Although this is his first year teaching at McCallum,
Daniel Vega is no stranger to AISD. After four years of teaching at the Alternative Learning Center for AISD and various schools around the
district during summer school, Vega now calls McCallum his work space.
Vega was born in Houston and went to San Marcos for school. He’s lived in Austin since 2011, and has no intentions of leaving. All four of his years at AISD he has only taught math, but starting this year, he is also teaching computer science.
“The computer science class is going well,” Vega said. “Some of my students are smarter than me! It’s amazing. I really enjoy that, as a class, we’re all learning things together, and I’m learning more about my students and how to best reach them where they are… I think we’re going to have a really great year.”
In the beginning, however, math was not the subject for teaching he wanted to pursue.
“During my third year of college, I was unsure about my major,” Vega said. “And I had just taken a history course and thought, ‘Maybe I could teach history?’ I was a well-rounded nerd in school, and honestly liked all of my classes. I think I would be happy teaching history, math, science, or even English. I just really enjoy learning about anything, and figuring out how things work.”

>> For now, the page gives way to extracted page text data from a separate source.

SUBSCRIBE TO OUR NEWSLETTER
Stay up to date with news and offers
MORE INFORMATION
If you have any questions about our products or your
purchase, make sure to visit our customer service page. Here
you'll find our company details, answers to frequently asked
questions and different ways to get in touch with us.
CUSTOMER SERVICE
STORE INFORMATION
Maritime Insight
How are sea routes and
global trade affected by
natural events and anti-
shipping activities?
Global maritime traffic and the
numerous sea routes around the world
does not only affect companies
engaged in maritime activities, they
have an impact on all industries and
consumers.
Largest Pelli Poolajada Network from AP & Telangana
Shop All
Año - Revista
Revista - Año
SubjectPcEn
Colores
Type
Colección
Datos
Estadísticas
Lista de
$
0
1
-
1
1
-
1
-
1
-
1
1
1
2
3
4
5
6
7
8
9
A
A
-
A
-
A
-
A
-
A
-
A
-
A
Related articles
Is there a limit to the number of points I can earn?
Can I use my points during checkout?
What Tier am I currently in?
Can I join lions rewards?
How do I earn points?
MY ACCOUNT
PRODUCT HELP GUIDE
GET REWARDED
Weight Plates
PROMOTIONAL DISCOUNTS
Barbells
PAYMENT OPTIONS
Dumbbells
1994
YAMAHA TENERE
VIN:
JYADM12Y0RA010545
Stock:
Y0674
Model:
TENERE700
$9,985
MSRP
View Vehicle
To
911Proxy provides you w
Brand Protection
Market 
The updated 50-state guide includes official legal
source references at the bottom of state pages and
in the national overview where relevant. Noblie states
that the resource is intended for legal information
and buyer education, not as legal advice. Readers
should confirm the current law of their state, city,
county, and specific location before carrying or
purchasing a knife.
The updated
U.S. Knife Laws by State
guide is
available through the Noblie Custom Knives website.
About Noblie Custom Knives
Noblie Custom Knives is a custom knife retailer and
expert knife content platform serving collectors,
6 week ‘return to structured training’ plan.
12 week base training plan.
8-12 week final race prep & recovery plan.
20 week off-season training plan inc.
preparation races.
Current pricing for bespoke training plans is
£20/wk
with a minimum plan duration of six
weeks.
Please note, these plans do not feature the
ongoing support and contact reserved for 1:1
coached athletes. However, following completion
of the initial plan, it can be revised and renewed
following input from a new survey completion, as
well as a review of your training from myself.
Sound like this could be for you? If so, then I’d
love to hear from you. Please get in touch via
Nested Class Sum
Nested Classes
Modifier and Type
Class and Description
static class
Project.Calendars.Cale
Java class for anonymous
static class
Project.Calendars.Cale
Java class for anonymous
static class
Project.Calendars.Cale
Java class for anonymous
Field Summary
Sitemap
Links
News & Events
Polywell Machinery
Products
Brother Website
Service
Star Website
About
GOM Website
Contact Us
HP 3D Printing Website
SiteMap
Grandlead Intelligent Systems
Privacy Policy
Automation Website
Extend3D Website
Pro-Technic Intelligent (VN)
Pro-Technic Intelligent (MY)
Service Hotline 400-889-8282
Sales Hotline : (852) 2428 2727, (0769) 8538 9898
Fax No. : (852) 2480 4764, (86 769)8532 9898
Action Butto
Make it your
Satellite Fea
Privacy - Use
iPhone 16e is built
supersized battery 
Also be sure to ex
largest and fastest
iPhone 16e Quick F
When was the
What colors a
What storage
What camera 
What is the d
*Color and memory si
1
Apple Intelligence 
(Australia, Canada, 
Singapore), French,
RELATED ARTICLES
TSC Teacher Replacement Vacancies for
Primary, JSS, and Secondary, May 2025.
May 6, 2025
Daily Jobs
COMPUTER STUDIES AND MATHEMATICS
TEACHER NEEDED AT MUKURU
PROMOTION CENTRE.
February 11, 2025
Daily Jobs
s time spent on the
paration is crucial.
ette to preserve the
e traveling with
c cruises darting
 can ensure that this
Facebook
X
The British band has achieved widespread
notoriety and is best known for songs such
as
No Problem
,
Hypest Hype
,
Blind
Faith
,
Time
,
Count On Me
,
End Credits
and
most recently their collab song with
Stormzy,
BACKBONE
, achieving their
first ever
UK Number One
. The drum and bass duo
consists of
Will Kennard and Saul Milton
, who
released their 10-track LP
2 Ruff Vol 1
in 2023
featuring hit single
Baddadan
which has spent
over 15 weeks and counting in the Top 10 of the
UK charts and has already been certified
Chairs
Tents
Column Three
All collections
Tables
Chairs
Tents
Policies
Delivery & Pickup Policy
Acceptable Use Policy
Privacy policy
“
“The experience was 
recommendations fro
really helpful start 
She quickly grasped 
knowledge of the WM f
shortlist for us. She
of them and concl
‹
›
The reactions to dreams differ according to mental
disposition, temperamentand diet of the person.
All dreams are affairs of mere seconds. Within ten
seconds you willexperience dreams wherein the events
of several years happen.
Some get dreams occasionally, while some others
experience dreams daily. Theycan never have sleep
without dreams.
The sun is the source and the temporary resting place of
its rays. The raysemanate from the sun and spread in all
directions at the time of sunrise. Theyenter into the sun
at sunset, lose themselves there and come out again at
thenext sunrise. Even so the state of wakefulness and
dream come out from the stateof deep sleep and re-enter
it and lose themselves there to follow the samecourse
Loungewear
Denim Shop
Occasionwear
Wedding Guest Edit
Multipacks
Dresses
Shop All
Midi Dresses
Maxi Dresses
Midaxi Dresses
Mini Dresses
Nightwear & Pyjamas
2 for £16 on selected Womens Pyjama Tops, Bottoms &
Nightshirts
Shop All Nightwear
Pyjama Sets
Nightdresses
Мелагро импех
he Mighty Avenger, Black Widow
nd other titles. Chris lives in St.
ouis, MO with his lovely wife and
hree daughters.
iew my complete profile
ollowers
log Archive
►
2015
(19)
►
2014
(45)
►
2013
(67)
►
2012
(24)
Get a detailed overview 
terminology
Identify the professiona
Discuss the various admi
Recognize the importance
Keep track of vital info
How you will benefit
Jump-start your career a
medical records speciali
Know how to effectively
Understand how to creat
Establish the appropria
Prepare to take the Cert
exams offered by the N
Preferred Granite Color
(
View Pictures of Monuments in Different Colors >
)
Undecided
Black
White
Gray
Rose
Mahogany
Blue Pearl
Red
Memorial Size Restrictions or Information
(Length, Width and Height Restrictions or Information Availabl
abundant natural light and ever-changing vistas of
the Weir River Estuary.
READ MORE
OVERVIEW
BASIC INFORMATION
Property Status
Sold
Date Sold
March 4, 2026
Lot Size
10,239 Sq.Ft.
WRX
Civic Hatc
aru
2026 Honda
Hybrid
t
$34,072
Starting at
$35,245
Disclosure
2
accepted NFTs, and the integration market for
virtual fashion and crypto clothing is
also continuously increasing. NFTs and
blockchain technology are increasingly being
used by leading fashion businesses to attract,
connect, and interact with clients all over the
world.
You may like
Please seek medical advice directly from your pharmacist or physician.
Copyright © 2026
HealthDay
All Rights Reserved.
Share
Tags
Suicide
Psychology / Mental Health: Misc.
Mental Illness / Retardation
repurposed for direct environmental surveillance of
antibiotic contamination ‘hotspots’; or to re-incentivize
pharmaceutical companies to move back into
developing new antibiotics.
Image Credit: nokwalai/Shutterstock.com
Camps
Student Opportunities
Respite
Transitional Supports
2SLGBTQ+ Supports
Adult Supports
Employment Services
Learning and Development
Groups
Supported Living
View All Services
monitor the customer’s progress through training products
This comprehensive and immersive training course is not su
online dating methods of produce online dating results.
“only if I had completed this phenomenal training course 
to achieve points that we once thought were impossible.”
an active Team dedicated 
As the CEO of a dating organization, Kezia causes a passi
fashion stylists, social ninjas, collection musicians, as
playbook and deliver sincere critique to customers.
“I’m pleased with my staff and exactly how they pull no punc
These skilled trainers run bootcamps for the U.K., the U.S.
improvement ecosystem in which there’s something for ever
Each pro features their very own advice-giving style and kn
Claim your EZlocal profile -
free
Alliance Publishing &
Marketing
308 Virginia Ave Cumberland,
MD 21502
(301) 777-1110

In the end, there was more demand for a math teacher than history teacher. Vega says he enjoys teaching because he likes explaining things and helping students understand the subject better.
However, there is a downside to teaching for Vega.
“The most difficult thing about teaching for me is that you can only help the student as much as they are willing to let you, that you can only do so much,” Vega said.
When joining a new work environment, some may be nervous or worried, but Vega has jumped right into it. He plans to stay in education at McCallum for the rest of his career.
“I am loving my experience teaching at McCallum,” Vega said. “It has been a blast so far. It’s a lot of work of course, because I really want to do my best to serve my students, but it’s very rewarding to help students understand.”